Not the biggest summer movie. Certainly not the best, and probably not the worst. But I chose to plop down my sweaty summer cash for this one, which is why it deserves mention in this blog.
I wanted to see this movie. I like the filmmaker. It features two Oscar-winning actors. It has a political storyline that intrigues me. The movie was well shot, the effects were excellent. The plot, with many holes, was still a good plot.
The characters were terrible. The good guys had very simple motives. The bad guys had zero motives. Add those together and you have two hours of no risks, leading to a predictable ending.
I learned a very important lesson here. Just because a character has traits, doesn’t mean it’s a good character.
You’ve seen it all before. A guy compulsively flicks open and closed his Zippo. A woman is an aggressive driver and screams at all the cars on the street. An old man is racist, even against the caretaker who diligently sits by his side. A doctor hasn’t slept in years. These are all traits. It’s what’s behind them that matters.
Think about some people you might encounter in your day:
The coffee shop barista who gets your order wrong.
The boss who insecurely criticizes you twice for the same mistake.
The waitress who is very slow to take your order.
The tourist who takes a picture of his food.
The co-worker who laughs too loud at the boss’s joke.
The person in front of you at the checkout line who is distracted by her phone and ignores her screaming baby.
The idiot who cuts you off on the highway and gives you the finger.
These are traits, or quirks. If your character has these, great…but the job is not finished. Actors will always do this work. Good actors will look deeper to find the motivation to justify their choices and the decisions laid out for them in the script. But those choices are internal, and there is no way for the audience to appreciate those golden nuggets of depth. So it’s up to the writer to do it:
The coffee shop barista who gets your order wrong, because he is distracted by the major fight he had with his girlfriend this morning about moving to the next phase of the relationship.
The boss who insecurely criticizes you twice for the same mistake, because her review is later today and she has a hunch her bosses are aware of the money she embezzled.
The waitress who is very slow to take your order, because she is very nauseous and is three days late for her period.
The tourist who takes a picture of his food, because he is a sous chef and the chef he works for is dying of cancer, and can’t travel to his favorite restaurants anymore.
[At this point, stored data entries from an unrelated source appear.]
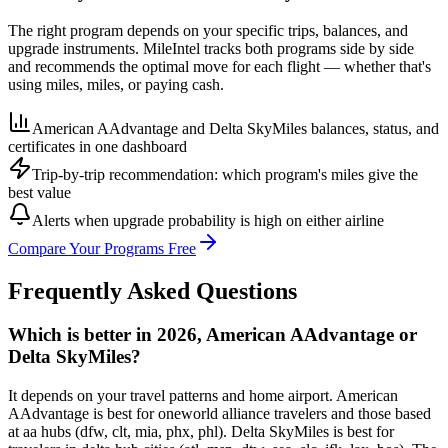
The right program depends on your specific trips, balances, and
upgrade instruments. MileIntel tracks both programs side by side
and recommends the optimal move for each flight — whether that's
using miles, miles, or paying cash.
American AAdvantage and Delta SkyMiles balances, status, and
certificates in one dashboard
Trip-by-trip recommendation: which program's miles give the
best value
Alerts when upgrade probability is high on either airline
Compare Your Programs Free
Frequently Asked Questions
Which is better in 2026, American AAdvantage or
Delta SkyMiles?
It depends on your travel patterns and home airport. American
AAdvantage is best for oneworld alliance travelers and those based
at aa hubs (dfw, clt, mia, phx, phl). Delta SkyMiles is best for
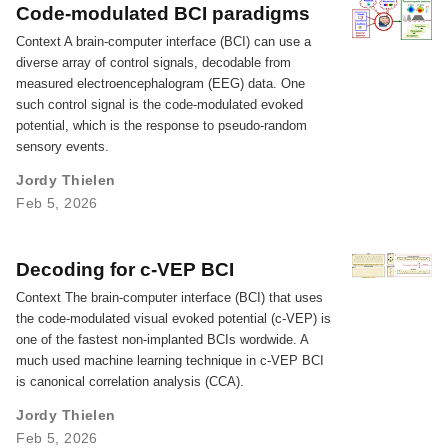
Code-modulated BCI paradigms
Context A brain-computer interface (BCI) can use a
diverse array of control signals, decodable from
measured electroencephalogram (EEG) data. One
such control signal is the code-modulated evoked
potential, which is the response to pseudo-random
sensory events.
Jordy Thielen
Feb 5, 2026
Decoding for c-VEP BCI
Context The brain-computer interface (BCI) that uses
the code-modulated visual evoked potential (c-VEP) is
one of the fastest non-implanted BCIs wordwide. A
much used machine learning technique in c-VEP BCI
is canonical correlation analysis (CCA).
Jordy Thielen
Feb 5, 2026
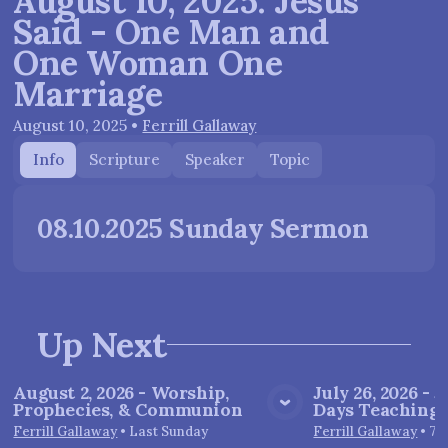
August 10, 2025: Jesus
Said - One Man and
One Woman One
Marriage
August 10, 2025
•
Ferrill Gallaway
Info
Scripture
Speaker
Topic
08.10.2025 Sunday Sermon
Up Next
August 2, 2026 - Worship,
July 26, 2026 - J
Prophecies, & Communion
Days Teachings 
View Media
Vie
Ferrill Gallaway
•
Last Sunday
Ferrill Gallaway
•
7/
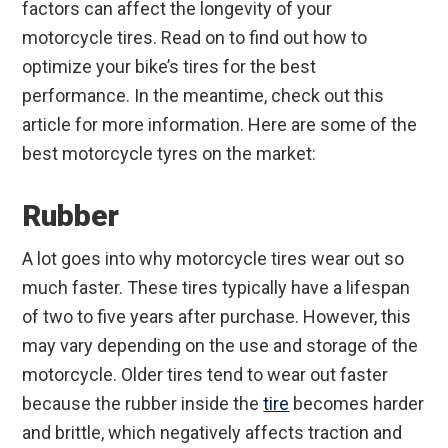
factors can affect the longevity of your
motorcycle tires. Read on to find out how to
optimize your bike’s tires for the best
performance. In the meantime, check out this
article for more information. Here are some of the
best motorcycle tyres on the market:
Rubber
A lot goes into why motorcycle tires wear out so
much faster. These tires typically have a lifespan
of two to five years after purchase. However, this
may vary depending on the use and storage of the
motorcycle. Older tires tend to wear out faster
because the rubber inside the
tire
becomes harder
and brittle, which negatively affects traction and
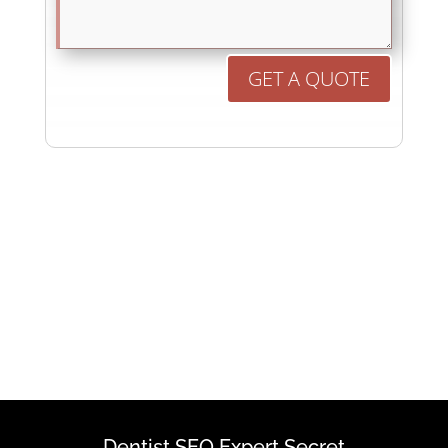
GET A QUOTE
Dentist SEO Expert Secret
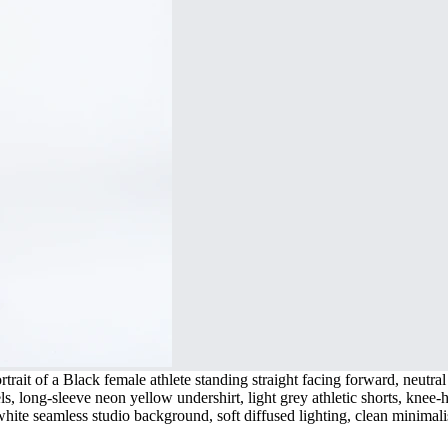
rait of a Black female athlete standing straight facing forward, neutral 
ls, long-sleeve neon yellow undershirt, light grey athletic shorts, knee
t white seamless studio background, soft diffused lighting, clean minima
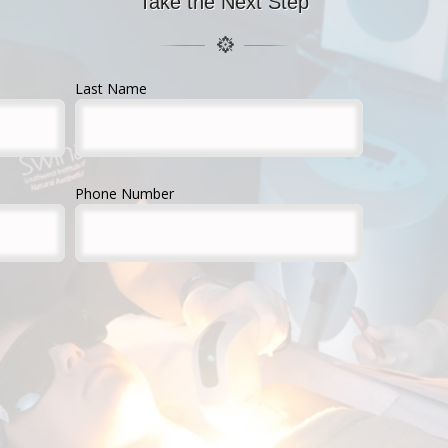
Take the Next Step
Last Name
Phone Number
The co-worker who laughs too loud at the boss’s joke, because the night before she accidentally sent him a provocative photo intended for her boyfriend.
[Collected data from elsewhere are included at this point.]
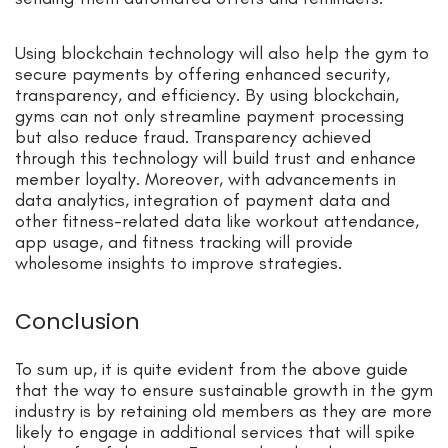
Using blockchain technology will also help the
gym
to
secure payments by offering enhanced security,
transparency, and efficiency. By using blockchain,
gyms can not only streamline payment processing
but also reduce fraud. Transparency achieved
through this technology will build trust and enhance
member loyalty. Moreover, with advancements in
data analytics
, in
tegration of payment data and
other
fitness-related data
like workout attendance,
app usage, and fitness tracking will provide
wholesome insights to improve strategies.
Conclusion
To sum up, it is quite evident from the above guide
that the way to ensure sustainable growth i
n the gy
m
industry is by retaining old members as they are more
likely to engage in additional services that will spike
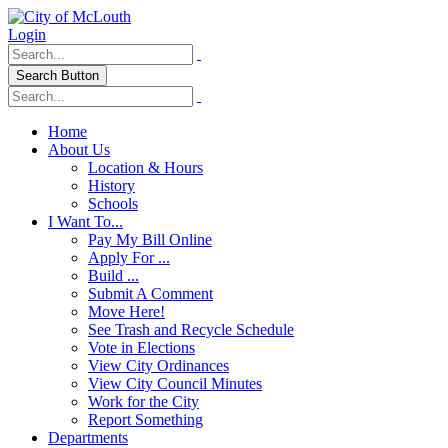
Login
Search Button
Home
About Us
Location & Hours
History
Schools
I Want To...
Pay My Bill Online
Apply For ...
Build ...
Submit A Comment
Move Here!
See Trash and Recycle Schedule
Vote in Elections
View City Ordinances
View City Council Minutes
Work for the City
Report Something
Departments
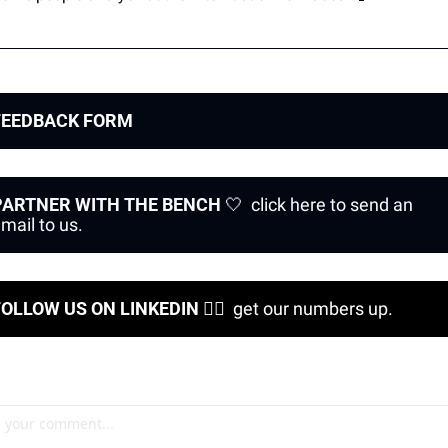
FEEDBACK FORM 
PARTNER WITH THE BENCH
🤍
  click here to send an 
mail to us.
FOLLOW US ON LINKEDIN 
❤‍🔥
  get our numbers up.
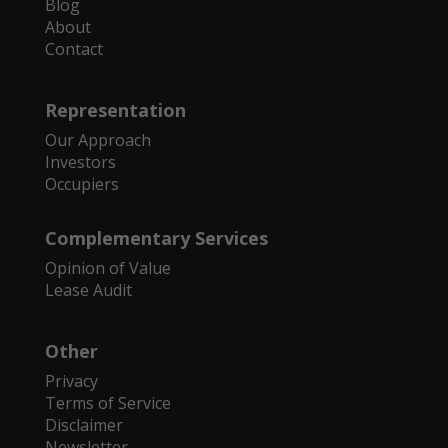
Blog
About
Contact
Representation
Our Approach
Investors
Occupiers
Complementary Services
Opinion of Value
Lease Audit
Other
Privacy
Terms of Service
Disclaimer
Newsletter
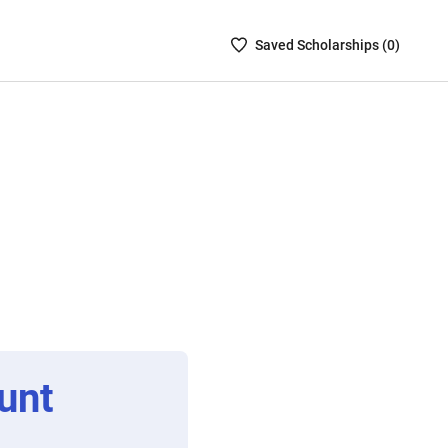
Saved
Saved
Scholarship
s (
0
)
Scholarships
List
-
no
Scholarships
are
selected
unt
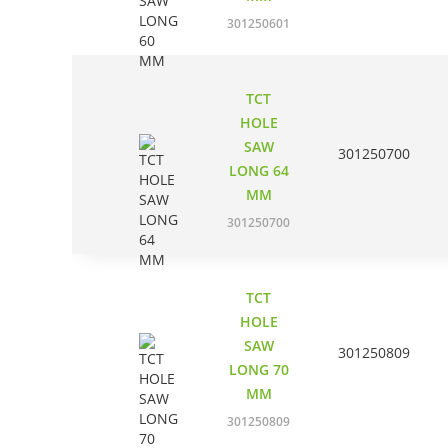
301250601
TCT
HOLE
SAW
301250700
LONG 64
MM
301250700
TCT
HOLE
SAW
301250809
LONG 70
MM
301250809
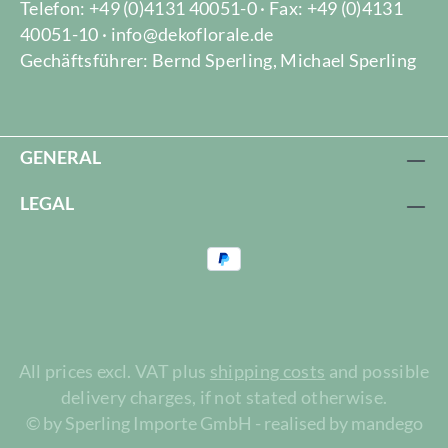
Telefon: +49 (0)4131 40051-0 · Fax: +49 (0)4131
40051-10 · info@dekoflorale.de
Gechäftsführer: Bernd Sperling, Michael Sperling
GENERAL
LEGAL
All prices excl. VAT plus
shipping costs
and possible
delivery charges, if not stated otherwise.
© by Sperling Importe GmbH - realised by mandego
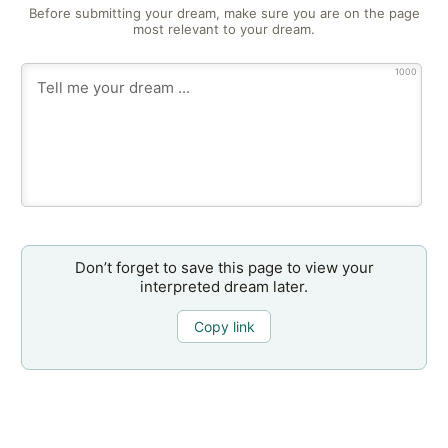
Before submitting your dream, make sure you are on the page
most relevant to your dream.
1000
Don’t forget to save this page to view your
interpreted dream later.
Copy link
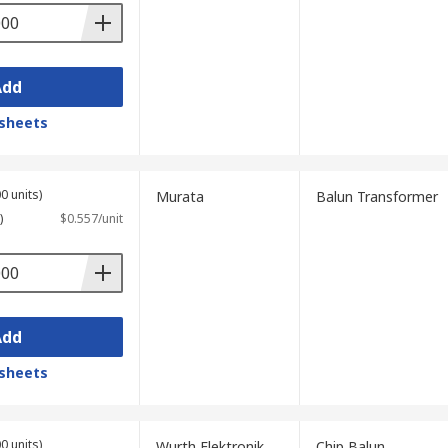
Add
sheets
0 units)
Murata
Balun Transformer
)
$0.557/unit
Add
sheets
0 units)
Wurth Elektronik
Chip Balun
The person in front of you at the checkout line who is distracted by her phone and ignores her screaming baby, because she is trying to pay online for her night course before the cutoff.
The idiot who cuts you off on the highway and gives you the finger, because he is late for his kid’s baseball game and if he doesn’t make it, it will reflect poorly on his custody battle with his ex.
The positive side of me is treating the $17 spent as a lesson, to make me think about ALWAYS providing depth of character. The negative side just wants my $17 back.